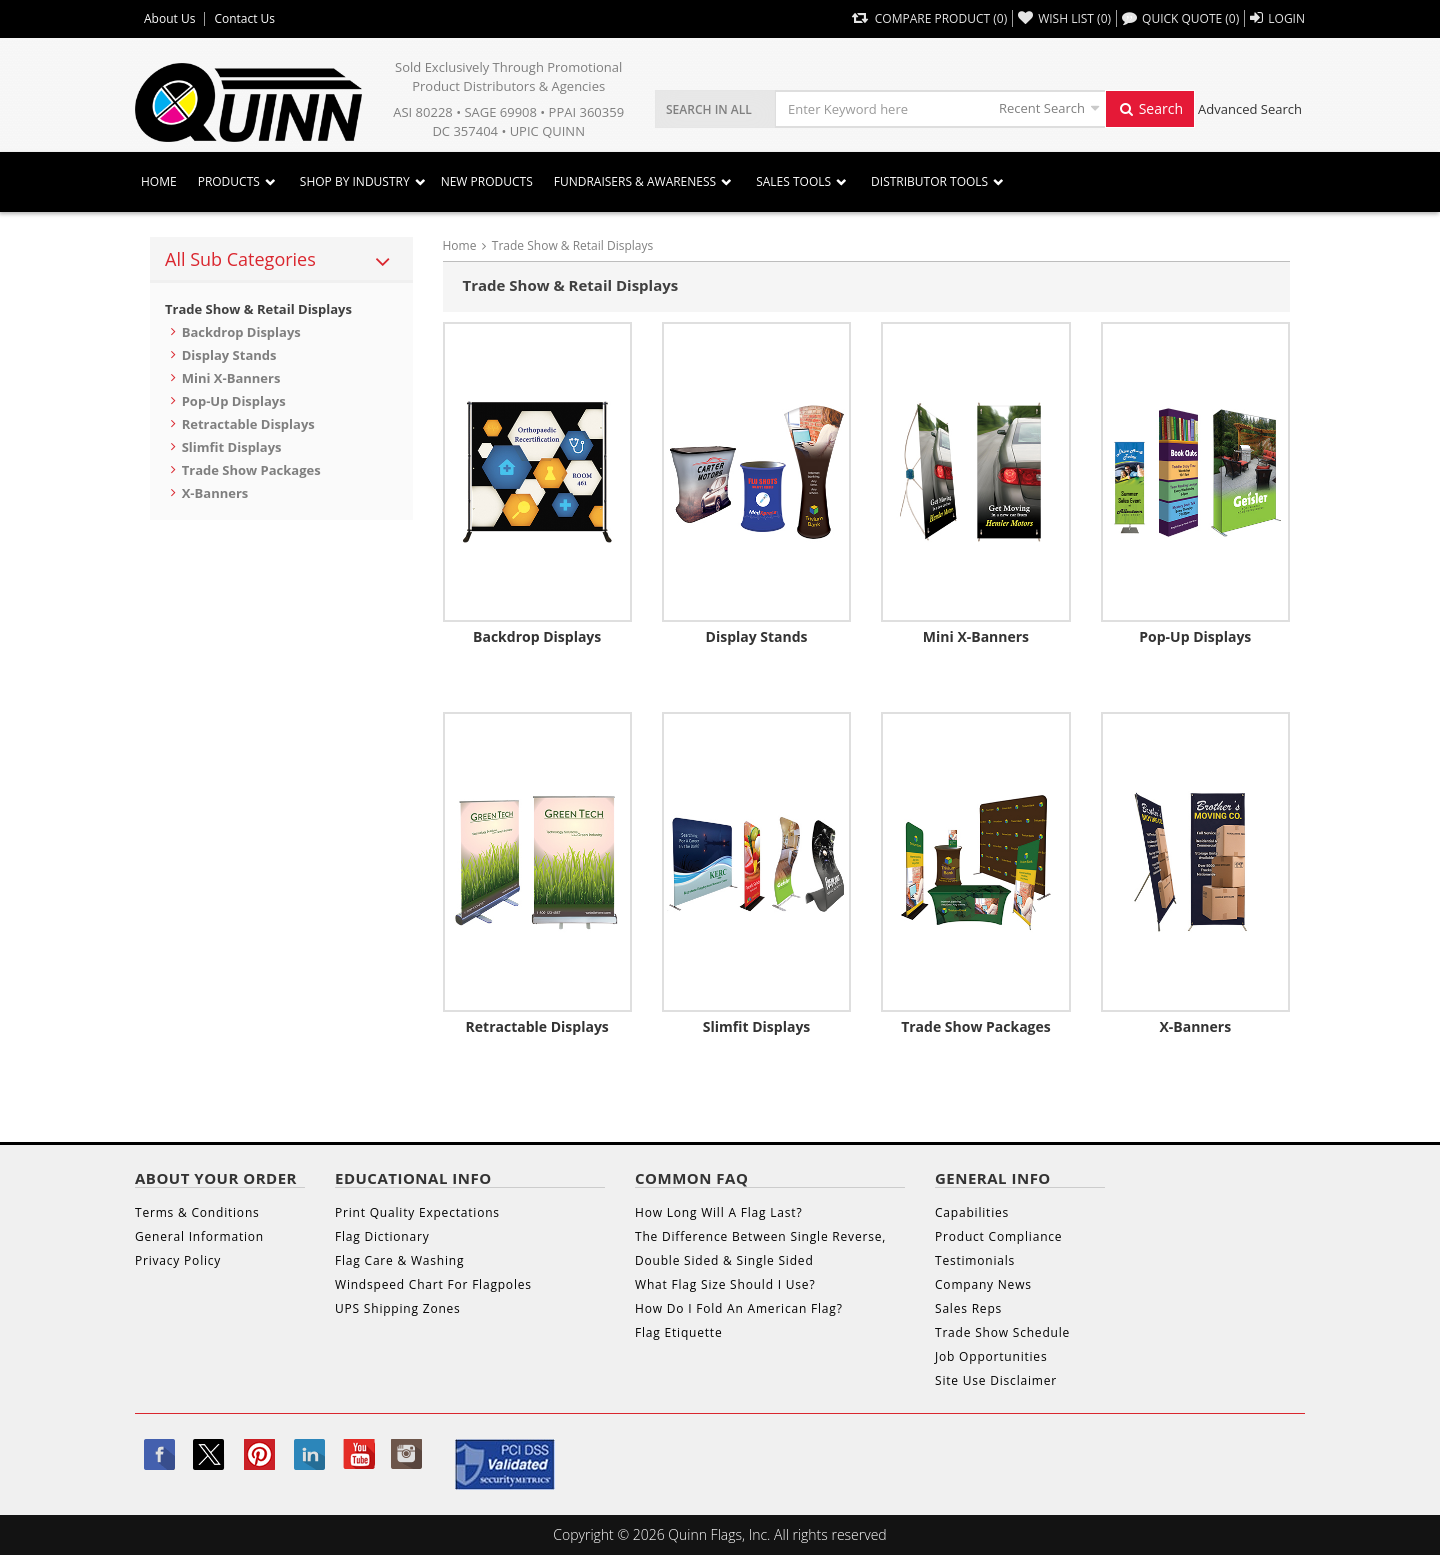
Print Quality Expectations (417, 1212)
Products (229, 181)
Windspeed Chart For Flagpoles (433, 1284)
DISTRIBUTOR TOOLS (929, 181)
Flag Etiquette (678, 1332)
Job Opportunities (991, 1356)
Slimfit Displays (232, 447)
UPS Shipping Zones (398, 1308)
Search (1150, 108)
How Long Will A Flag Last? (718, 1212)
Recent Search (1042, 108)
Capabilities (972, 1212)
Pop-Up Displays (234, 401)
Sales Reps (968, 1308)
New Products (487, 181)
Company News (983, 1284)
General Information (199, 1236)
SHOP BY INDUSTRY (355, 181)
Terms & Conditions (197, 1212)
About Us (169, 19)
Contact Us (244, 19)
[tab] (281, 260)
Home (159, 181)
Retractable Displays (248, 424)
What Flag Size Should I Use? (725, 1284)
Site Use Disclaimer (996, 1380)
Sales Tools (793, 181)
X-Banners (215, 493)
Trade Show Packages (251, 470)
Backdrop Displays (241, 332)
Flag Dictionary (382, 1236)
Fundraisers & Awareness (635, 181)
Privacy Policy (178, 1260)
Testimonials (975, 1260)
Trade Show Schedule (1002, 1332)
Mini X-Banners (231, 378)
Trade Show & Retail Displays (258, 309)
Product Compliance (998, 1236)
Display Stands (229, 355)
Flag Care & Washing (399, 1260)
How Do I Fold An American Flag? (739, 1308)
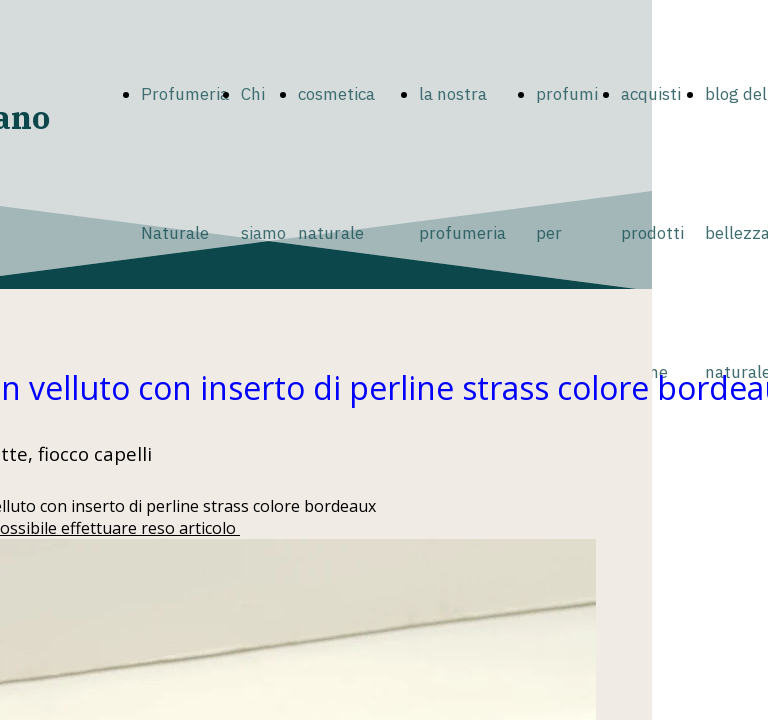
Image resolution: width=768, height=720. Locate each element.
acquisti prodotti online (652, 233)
☆ ☆ ☆ ☆ ☆ ☆ ☆
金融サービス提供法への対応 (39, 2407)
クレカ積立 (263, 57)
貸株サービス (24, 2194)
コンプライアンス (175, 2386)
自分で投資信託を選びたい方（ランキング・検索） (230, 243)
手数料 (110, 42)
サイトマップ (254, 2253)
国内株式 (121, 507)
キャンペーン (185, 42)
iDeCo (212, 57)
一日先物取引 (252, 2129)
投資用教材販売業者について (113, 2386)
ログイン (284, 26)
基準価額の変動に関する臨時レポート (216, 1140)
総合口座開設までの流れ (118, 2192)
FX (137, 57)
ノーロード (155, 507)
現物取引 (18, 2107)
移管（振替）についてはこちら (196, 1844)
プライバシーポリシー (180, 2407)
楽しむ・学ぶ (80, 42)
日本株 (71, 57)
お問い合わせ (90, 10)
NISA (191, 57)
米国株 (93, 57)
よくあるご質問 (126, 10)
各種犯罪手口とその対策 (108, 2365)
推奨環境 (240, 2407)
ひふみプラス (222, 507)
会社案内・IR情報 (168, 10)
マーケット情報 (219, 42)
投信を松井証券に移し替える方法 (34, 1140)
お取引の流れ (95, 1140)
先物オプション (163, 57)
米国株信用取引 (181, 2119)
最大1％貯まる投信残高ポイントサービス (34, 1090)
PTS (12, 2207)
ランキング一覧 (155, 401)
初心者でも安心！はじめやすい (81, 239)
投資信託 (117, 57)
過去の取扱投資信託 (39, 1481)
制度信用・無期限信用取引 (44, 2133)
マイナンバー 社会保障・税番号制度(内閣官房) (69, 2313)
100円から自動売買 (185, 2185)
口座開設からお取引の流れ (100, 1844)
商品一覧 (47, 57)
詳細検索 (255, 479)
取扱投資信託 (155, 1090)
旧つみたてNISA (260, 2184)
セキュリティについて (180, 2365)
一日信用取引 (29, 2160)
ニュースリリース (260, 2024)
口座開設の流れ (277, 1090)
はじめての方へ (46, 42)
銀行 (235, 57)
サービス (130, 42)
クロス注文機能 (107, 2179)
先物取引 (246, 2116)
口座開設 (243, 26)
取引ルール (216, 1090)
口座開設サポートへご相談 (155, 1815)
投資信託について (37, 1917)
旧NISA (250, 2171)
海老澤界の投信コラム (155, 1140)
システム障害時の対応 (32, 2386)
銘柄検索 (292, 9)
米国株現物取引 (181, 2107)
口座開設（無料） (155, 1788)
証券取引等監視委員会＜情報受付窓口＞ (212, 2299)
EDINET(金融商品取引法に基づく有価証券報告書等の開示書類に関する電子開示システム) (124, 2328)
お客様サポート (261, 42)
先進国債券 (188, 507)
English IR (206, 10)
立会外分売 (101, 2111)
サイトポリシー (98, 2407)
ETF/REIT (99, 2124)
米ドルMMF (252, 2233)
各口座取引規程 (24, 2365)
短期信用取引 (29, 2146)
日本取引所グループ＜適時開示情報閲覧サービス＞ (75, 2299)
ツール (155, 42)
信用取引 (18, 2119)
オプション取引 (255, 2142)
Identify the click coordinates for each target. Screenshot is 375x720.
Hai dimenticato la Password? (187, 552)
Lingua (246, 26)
☆ ☆ ☆ ☆ ☆ ☆ ☆
> [What to work on]: Scan the listing above for the word "Trade" and show each line where it is found.

> [Solution to this problem]:
Trade Show Packages (251, 470)
Trade Show Schedule (1002, 1332)
Trade Show & Retail Displays (258, 309)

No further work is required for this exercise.